For anyone who doesn’t know, Löli is not a nice word to describe a politician – or indeed anyone. 

It means a “clumsy, stupid person”, which might be insulting but is unlikely to be the worst thing that a politician has heard. 

Schätzli/Chätzli

Rob told us that his favourite word was Schätzli, although his explanation left us a little confused. 

Schätzli means little treasure in Swiss German and is therefore an idea word to have close to the top of any list.

But when asked why, Rob said “it just sounds so affectionate – ‘little cat!’”, which makes us think he was referring to Chätzli. 

Either way, great choices. 

Honourable mentions

Tiffany Rodel was unable to pick her favourite Swiss German word, saying it was a tie between äuä and tip-top because both “are just so fun to say”. 

While tip-top might be self-explanatory, äuä is a Bernese word which loosely translates to “really” or “Come on, you must be kidding!”

Amber said her favourite word was “Zvieri” – afternoon snack – but was less forthcoming in explaining why, only telling us in High German “that it’s always good to eat something”. 

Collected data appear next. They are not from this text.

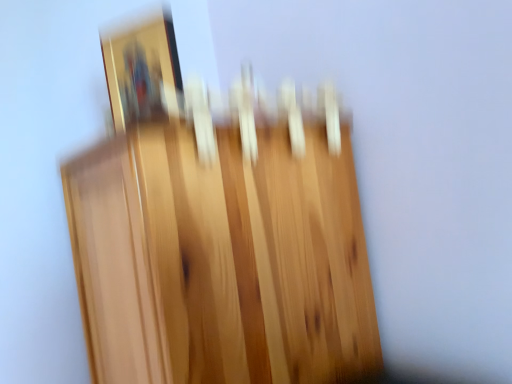 What do you see at coordinates (218, 232) in the screenshot?
I see `natural wood cutting board at center` at bounding box center [218, 232].

Where is `natural wood cutting board at center`? This screenshot has width=512, height=384. natural wood cutting board at center is located at coordinates (218, 232).

In order to face natural wood cutting board at center, should I rotate leftwards or rightwards?

Turn left approximately 4.473 degrees to face it.

The width and height of the screenshot is (512, 384). I want to click on natural wood cutting board at center, so click(x=218, y=232). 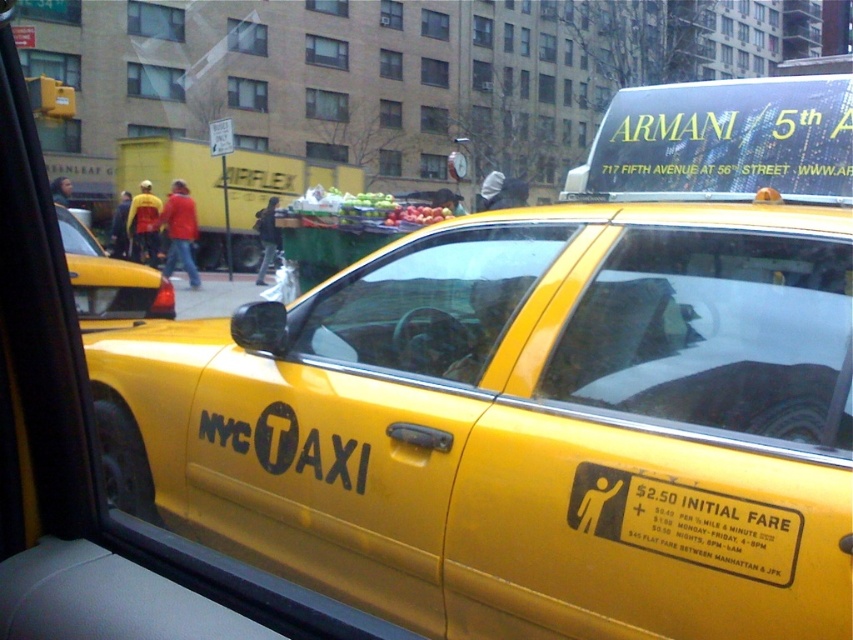 You are standing at the point marked with coordinates (523,426) in this NYC street scene. What object are you standing on?

The point (523,426) is on the yellow matte taxi at center.

You are a passenger trying to hail a taxi in the NYC street scene. There are two taxis visible in the image, the yellow matte taxi at center and the yellow matte taxi at left. Based on their positions, which taxi is closer to the curb where you are standing?

The yellow matte taxi at center is closer to the curb because it is positioned below the yellow matte taxi at left, indicating it is lower in the image and thus nearer to the ground level where the curb would be.

Looking at this image, you are standing in the middle of the street and want to determine which of the two points, point (432,452) or point (155,276), is closer to you. Based on the scene, which point is nearer?

Point (432,452) is closer to the viewer than point (155,276). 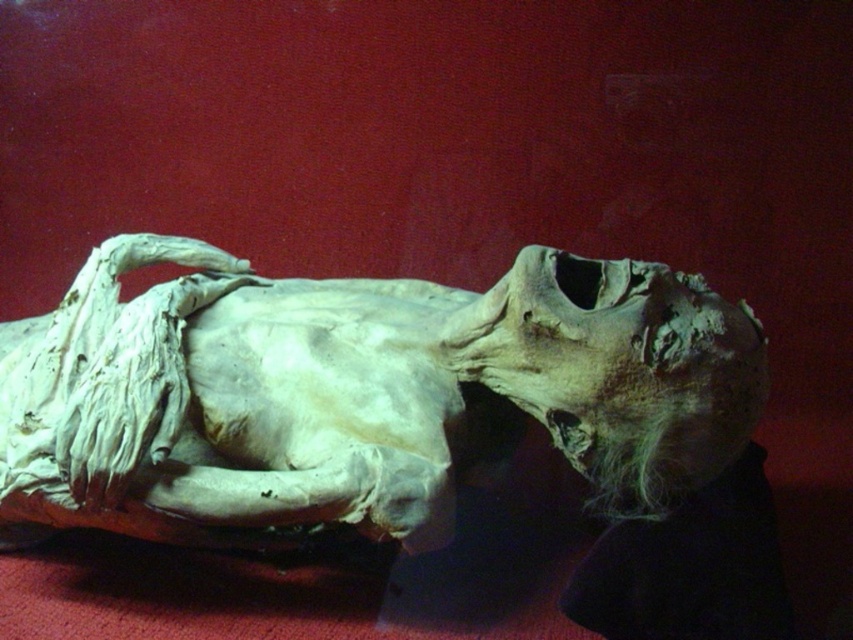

We can’t agree more, Amber. 

A lack of imagination 

Most respondents got back to us seriously. But as with any internet poll, there’s bound to be a few smart Alecs.

Max Bork told us via Facebook that his fave word was Bier, while Muhyadin Usman echoed this by saying Fierabig, the Swiss German version of Feierabend – which refers to the feeling and temporal space one is in when they finish work. 

(We’ll assume that with their powers combined they’d choose the very appropriate word Feierabendbier – which is exactly what it sounds like).  

Other words nominated by readers 

We weren’t able to feature all of the words nominated by our readers, but here are some of the better ones which didnt make the list. 

Cheib: Rascal, mean person

Güselchübel: Moving van, garbage can or good friend (yeah, this one confuses us too). 

Chrüsimüsi: Literally meaning ‘I need to be crucified’, this refers to a chaotic mess one can find oneself in. 

Trottel: Not unlike Löli (see above), this refers to a clumsy or dumb person. 

This article was originally published in August 2020. 


Member comments

  1. My mother (from the Emmenthal) used an expression which translates as “pulls the holes in your socks together” for something which tastes tart or sour, Does anyone know it?